• [Provided data]:
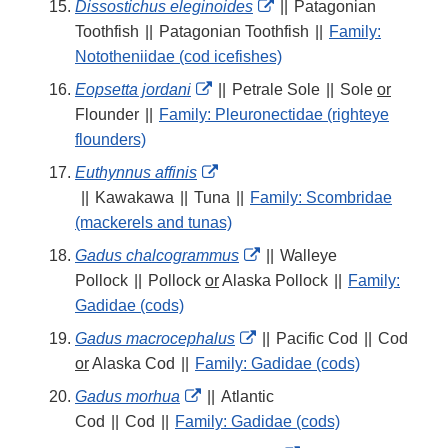
External
Dissostichus eleginoides
||
Patagonian
Link
Toothfish
||
Patagonian Toothfish
||
Family:
Disclaimer
Nototheniidae (cod icefishes)
External
Eopsetta jordani
||
Petrale Sole
||
Sole
or
Link
Flounder
||
Family: Pleuronectidae (righteye
Disclaimer
flounders)
External
Euthynnus affinis
Link
||
Kawakawa
||
Tuna
||
Family: Scombridae
Disclaimer
(mackerels and tunas)
External
Gadus chalcogrammus
||
Walleye
Link
Pollock
||
Pollock
or
Alaska Pollock
||
Family:
Disclaimer
Gadidae (cods)
External
Gadus macrocephalus
||
Pacific Cod
||
Cod
Link
or
Alaska Cod
||
Family: Gadidae (cods)
Disclaimer
External
Gadus morhua
||
Atlantic
Link
Cod
||
Cod
||
Family: Gadidae (cods)
Disclaimer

• [What this task involves]:
Pictures are to be left out; please print the rest of the records above word for word.

• [Result of the task]:
External
Dissostichus eleginoides
||
Patagonian
Link
Toothfish
||
Patagonian Toothfish
||
Family:
Disclaimer
Nototheniidae (cod icefishes)
External
Eopsetta jordani
||
Petrale Sole
||
Sole
or
Link
Flounder
||
Family: Pleuronectidae (righteye
Disclaimer
flounders)
External
Euthynnus affinis
Link
||
Kawakawa
||
Tuna
||
Family: Scombridae
Disclaimer
(mackerels and tunas)
External
Gadus chalcogrammus
||
Walleye
Link
Pollock
||
Pollock
or
Alaska Pollock
||
Family:
Disclaimer
Gadidae (cods)
External
Gadus macrocephalus
||
Pacific Cod
||
Cod
Link
or
Alaska Cod
||
Family: Gadidae (cods)
Disclaimer
External
Gadus morhua
||
Atlantic
Link
Cod
||
Cod
||
Family: Gadidae (cods)
Disclaimer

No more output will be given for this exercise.